OBJECTIVE: To describe a novel technique, named "clover," to correct complex post-traumatic tricuspid valve lesions.

METHODS: Five patients with severe post-traumatic tricuspid insufficiency underwent valve reconstruction with the clover technique, a new surgical approach that consists of stitching together the middle point of the free edges of the tricuspid leaflets, producing a clover-shaped valve. The mechanism of tricuspid regurgitation was complex in all patients, and right ventricular function was always moderately to severely depressed. An echocardiographic study was performed after cardiopulmonary bypass, at discharge, and at follow-up.

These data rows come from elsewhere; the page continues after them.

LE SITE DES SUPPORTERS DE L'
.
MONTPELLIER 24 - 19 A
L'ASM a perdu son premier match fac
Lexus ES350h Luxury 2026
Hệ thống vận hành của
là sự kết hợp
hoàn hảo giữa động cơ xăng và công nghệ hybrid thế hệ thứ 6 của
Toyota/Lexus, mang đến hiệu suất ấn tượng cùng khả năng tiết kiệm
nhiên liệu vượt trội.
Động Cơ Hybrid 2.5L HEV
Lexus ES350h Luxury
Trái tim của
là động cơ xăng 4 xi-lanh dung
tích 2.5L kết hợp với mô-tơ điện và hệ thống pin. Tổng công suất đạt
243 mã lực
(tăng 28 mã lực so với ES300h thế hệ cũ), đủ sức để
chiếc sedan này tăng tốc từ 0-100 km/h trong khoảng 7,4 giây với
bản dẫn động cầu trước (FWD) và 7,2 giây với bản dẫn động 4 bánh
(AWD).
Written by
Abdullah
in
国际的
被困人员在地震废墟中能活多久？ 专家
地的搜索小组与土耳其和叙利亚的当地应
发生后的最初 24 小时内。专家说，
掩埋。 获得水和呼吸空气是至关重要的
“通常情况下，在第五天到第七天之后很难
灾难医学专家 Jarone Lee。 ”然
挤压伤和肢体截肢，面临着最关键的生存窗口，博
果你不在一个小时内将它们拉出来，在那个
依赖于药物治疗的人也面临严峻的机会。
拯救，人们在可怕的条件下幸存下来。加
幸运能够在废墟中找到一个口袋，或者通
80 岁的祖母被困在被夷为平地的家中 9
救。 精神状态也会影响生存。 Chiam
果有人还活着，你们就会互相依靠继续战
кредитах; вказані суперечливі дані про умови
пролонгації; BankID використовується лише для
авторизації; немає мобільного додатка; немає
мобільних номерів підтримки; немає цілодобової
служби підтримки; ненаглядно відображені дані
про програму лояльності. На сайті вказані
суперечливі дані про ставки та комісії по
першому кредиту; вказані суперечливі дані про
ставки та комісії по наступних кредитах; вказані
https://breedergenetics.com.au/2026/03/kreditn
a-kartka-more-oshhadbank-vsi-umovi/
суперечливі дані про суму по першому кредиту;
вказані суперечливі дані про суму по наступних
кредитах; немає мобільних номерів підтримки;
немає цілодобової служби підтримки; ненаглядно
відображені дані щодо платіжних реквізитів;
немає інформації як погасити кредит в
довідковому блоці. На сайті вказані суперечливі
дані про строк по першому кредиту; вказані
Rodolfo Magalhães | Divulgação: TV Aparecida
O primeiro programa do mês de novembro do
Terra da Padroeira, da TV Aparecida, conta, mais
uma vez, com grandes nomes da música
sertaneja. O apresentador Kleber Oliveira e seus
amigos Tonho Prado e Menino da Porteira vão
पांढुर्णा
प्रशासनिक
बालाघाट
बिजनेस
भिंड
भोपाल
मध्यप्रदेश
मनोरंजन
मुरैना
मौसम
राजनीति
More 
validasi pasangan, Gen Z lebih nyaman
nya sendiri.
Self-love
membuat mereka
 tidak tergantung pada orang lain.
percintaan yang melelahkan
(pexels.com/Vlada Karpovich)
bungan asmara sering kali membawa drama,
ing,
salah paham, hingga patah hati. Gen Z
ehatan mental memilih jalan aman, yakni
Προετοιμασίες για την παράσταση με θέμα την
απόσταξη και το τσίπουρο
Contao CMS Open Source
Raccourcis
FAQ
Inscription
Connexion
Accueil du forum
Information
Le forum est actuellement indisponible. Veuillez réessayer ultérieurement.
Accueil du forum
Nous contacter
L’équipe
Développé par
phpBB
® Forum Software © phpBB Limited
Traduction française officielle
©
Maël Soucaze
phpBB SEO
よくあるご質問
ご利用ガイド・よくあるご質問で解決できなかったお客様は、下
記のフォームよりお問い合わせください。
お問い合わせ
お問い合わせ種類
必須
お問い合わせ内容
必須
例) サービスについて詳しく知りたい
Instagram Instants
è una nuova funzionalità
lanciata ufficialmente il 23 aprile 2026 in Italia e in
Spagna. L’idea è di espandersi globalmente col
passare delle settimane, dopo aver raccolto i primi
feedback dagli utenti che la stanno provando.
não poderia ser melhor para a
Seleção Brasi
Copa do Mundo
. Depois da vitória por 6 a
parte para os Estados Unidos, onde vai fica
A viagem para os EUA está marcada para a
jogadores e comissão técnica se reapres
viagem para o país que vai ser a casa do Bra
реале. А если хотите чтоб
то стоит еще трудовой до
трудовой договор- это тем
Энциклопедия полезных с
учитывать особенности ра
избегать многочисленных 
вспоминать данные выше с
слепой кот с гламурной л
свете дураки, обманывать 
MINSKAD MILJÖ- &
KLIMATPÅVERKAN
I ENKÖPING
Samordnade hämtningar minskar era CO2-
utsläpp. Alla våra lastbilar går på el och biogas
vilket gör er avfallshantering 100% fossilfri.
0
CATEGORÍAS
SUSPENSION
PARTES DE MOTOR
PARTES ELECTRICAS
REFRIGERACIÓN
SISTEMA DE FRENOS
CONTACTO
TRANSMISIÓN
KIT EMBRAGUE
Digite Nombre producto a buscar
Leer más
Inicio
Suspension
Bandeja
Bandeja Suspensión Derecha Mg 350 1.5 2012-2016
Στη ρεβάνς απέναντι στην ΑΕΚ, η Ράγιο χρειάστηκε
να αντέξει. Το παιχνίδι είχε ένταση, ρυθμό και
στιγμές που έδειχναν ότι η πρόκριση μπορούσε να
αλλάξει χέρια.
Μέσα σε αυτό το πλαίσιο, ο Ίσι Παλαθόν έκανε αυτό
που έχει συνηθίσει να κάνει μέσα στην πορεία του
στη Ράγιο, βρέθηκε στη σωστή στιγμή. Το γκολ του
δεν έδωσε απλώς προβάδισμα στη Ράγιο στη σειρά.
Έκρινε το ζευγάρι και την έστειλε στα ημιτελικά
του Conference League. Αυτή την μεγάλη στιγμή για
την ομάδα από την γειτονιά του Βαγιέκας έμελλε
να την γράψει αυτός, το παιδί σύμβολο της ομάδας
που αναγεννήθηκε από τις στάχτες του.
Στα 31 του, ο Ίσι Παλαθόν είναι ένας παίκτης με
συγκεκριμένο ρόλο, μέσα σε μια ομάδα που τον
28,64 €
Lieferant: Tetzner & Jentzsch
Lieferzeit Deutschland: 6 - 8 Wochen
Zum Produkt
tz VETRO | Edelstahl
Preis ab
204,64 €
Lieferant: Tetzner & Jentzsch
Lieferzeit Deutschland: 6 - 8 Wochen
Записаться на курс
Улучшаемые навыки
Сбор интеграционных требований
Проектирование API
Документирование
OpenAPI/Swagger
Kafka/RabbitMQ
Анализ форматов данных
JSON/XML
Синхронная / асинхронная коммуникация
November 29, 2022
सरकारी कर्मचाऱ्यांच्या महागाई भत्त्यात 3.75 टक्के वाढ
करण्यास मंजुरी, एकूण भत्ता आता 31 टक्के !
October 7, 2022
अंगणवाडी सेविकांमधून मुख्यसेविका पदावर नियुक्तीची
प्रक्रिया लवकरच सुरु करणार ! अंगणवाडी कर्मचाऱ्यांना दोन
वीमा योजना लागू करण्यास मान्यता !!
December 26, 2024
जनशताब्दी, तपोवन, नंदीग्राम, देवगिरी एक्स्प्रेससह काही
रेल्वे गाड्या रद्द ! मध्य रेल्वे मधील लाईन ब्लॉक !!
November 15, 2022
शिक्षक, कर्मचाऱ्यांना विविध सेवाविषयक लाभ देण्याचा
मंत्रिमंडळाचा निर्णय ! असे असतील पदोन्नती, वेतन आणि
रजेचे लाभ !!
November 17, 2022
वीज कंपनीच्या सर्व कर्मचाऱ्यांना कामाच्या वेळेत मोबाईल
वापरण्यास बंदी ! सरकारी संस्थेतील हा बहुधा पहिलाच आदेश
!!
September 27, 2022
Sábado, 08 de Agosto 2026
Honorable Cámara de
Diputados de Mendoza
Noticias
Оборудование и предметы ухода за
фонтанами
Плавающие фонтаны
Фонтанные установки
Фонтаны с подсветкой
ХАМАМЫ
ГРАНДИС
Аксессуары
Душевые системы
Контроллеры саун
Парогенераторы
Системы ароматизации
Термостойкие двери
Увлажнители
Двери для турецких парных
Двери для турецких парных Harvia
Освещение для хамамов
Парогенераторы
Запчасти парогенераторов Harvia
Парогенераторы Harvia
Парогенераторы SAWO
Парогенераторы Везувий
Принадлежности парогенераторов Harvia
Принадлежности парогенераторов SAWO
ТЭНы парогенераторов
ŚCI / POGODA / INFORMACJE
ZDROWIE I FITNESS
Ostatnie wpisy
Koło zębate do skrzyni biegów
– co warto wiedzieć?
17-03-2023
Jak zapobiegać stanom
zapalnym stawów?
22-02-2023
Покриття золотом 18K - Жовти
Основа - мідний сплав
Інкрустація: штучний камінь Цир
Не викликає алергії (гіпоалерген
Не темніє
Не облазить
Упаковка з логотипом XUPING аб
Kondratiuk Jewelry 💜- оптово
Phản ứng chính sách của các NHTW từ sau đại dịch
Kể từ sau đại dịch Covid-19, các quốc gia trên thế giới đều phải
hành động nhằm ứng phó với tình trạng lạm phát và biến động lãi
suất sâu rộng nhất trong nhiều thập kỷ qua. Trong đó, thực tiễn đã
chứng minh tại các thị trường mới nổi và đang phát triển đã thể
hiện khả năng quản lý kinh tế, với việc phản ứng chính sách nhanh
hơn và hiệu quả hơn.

RESULTS: Cardiopulmonary bypass time was 32 ± 6.3 minutes and crossclamp time was 23 ± 7.4. There was no hospital mortality or morbidity. Intraoperative transesophageal and predischarge transthoracic echocardiography showed perfect results in all patients. No late deaths occurred. At the latest follow-up, extending to 14.2 months (mean 11.3; median 12.4), all patients were asymptomatic (New York Heart Association class I) with trivial (2 patients) or no residual regurgitation (3 patients) on 2-dimensional echocardiogram. No transvalvular gradient was revealed in any patient. A significant reduction of the right ventricular end-diastolic dimensions was noted as well (from 54 ± 7.1 mm to 40 ± 7.5 mm, P < .001).

CONCLUSIONS: In this preliminary experience, the clover technique increased the feasibility of tricuspid valve repair in case of severe traumatic tricuspid valve insufficiency, leading to very satisfactory mid-term results even in the presence of complex lesions or dilatation and deterioration of the right ventricle.